By Bonnie Paulsen, Guest Columnist
Last week the County Health Rankings (CHR) were released and, as the Record reported, Morrison County has made a drop in where we were ranked from previous years. While there are many indicators that go into determining the health rankings, we are seeing progress in some areas. In addition to Live Better Live Longer, there are many groups working toward increasing healthy behaviors in Morrison County.
Alcohol use is one measure that affects our CHR. In 2004, the Minnesota student survey data showed that while the majority of county youths were not using alcohol, 38 percent reported they had used alcohol in the past 30 days. In 2006, funded from the Department of Human Services grant, the Pierz Area Coalition (PAC) was started to focus on substance use prevention in our students. By 2010, the Morrison County rate of past 30-day use had dropped to 29 percent, a 9 percentage point drop from 2004.
What does that mean? It means that more of our young people have made the choice to not use alcohol and there is a decreased risk of them becoming addicted to alcohol and moving on to other drugs. Teenage brain chemistry isn’t set until about age 25, so the younger they are exposed to substances like alcohol, the greater the chance that they will become dependent. By having a coalition of community members who are working toward this goal, we are seeing a change in behavior.
Does this mean we are done? No, we still have 29 percent of students in Morrison County making the choice to use alcohol.
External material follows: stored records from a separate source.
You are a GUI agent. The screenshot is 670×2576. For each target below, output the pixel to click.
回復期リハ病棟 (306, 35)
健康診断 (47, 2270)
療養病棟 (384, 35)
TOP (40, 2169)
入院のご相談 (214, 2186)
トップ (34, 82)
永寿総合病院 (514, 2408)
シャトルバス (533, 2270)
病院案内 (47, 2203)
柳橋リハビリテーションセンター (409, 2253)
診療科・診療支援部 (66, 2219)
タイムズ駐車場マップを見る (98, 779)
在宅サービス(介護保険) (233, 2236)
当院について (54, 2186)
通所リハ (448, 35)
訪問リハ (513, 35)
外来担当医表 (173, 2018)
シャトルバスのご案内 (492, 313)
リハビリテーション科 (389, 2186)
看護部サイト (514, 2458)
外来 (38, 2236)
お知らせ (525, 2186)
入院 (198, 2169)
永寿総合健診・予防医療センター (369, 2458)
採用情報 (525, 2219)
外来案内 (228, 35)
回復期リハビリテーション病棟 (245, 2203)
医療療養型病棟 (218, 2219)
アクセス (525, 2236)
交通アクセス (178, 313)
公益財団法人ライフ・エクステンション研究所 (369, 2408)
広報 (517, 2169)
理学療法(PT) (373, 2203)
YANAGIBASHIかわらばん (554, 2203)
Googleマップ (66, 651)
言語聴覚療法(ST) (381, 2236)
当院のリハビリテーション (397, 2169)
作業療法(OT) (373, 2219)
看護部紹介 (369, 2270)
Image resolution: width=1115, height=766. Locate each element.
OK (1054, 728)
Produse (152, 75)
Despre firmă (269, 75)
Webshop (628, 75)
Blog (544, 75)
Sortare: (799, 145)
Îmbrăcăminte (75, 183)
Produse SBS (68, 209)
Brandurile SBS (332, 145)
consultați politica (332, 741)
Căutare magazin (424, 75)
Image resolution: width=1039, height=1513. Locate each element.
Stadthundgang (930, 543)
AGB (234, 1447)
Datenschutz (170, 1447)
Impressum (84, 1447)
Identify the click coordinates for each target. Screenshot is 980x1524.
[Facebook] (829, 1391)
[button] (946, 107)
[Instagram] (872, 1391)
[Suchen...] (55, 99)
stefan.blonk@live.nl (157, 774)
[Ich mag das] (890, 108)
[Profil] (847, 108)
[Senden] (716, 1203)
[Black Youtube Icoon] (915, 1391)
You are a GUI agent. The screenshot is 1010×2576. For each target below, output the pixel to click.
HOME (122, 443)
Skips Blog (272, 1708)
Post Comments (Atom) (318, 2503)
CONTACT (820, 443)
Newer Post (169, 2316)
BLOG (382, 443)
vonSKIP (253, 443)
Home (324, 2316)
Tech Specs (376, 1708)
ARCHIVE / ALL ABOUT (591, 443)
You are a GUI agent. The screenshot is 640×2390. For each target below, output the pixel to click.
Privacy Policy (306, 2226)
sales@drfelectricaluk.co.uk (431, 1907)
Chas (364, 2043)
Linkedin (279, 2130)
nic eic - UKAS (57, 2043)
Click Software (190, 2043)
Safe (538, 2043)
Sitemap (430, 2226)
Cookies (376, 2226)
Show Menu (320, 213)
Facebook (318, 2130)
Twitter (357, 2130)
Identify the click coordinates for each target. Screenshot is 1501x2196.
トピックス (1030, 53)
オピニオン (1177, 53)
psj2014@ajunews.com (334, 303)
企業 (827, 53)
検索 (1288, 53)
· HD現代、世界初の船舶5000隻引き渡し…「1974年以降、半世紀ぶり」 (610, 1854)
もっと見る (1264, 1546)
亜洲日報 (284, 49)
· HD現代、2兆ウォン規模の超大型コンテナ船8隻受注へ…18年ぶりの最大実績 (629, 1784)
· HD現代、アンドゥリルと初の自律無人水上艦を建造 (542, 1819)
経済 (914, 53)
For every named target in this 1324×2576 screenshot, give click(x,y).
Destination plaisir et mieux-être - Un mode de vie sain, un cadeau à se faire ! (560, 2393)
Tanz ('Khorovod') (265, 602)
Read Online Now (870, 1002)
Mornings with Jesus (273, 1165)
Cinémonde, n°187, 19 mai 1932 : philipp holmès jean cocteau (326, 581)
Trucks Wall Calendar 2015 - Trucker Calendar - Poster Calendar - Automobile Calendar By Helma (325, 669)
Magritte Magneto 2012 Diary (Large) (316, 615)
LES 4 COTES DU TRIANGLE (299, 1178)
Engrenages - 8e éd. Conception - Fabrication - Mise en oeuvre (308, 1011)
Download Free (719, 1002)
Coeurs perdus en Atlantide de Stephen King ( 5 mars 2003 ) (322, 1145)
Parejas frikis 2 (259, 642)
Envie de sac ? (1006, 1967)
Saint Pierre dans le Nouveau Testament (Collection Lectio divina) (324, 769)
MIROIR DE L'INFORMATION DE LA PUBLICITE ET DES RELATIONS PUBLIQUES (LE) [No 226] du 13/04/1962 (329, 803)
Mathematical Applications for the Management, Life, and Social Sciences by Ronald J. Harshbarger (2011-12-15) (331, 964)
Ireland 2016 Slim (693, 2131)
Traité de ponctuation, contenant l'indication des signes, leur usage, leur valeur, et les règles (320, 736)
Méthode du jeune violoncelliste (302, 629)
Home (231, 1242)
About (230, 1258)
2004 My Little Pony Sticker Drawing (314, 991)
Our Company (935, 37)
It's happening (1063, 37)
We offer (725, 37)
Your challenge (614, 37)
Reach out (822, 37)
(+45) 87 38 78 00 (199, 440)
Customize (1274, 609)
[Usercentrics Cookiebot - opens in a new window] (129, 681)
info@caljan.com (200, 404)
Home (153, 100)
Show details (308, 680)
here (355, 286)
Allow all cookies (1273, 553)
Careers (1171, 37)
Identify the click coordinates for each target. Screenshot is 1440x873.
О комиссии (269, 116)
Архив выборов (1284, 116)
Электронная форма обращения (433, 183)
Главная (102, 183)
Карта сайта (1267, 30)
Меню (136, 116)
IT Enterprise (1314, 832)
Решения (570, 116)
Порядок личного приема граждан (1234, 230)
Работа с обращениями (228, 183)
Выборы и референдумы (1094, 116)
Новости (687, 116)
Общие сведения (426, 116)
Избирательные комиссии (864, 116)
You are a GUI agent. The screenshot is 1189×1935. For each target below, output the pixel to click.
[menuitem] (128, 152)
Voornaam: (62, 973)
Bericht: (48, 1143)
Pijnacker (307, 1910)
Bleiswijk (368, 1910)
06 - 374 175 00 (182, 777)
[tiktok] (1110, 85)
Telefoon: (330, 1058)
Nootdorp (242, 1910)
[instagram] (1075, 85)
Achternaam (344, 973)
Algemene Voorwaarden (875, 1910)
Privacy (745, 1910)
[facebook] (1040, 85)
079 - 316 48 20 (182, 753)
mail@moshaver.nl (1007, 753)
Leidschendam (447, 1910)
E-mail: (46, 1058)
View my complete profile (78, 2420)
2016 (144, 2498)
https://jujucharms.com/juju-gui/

Besides the PAC, which should be extremely proud of the work they have done over the past seven years, we have a new coalition in Little Falls, the Stand Up 4 U coalition, working on the same focus.
Addressing youth substance use over time will have a positive impact on excessive alcohol use by adults. According to the health rankings data, the majority of Morrison County residents do not drink excessively, but the excessive drinking rate of 23 percent is higher than the Minnesota state average of 20 percent and the national benchmark of 7 percent.
This is just one example of the many coalitions working in our county to improve the health and safety of our residents. Other coalitions, to name just a few, are the Safe Roads Coalition (working on traffic safety), Statewide Health Improvement Program (SHIP) and Community Transformation Grant (CTG), working on decreasing obesity, decreasing tobacco use, increasing active living and the Violence Prevention Initiative (working to decrease domestic violence).
Where we live matters. The county health rankings take into account more than just health behaviors. It also looks at our environment, access to quality health care, education and economic factors, such as jobs. All of these benchmarks are interconnected.
The good news is we do have many community partners, through coalitions, working on them. I would encourage community members to become involved and continue making our county a great place to live, work and play.
Margaret Mead said, “Never doubt that a small group of concerned citizens can change the world. Indeed, it is the only thing that ever has.”
Bonnie Paulsen is the director of Morrison County Public Health.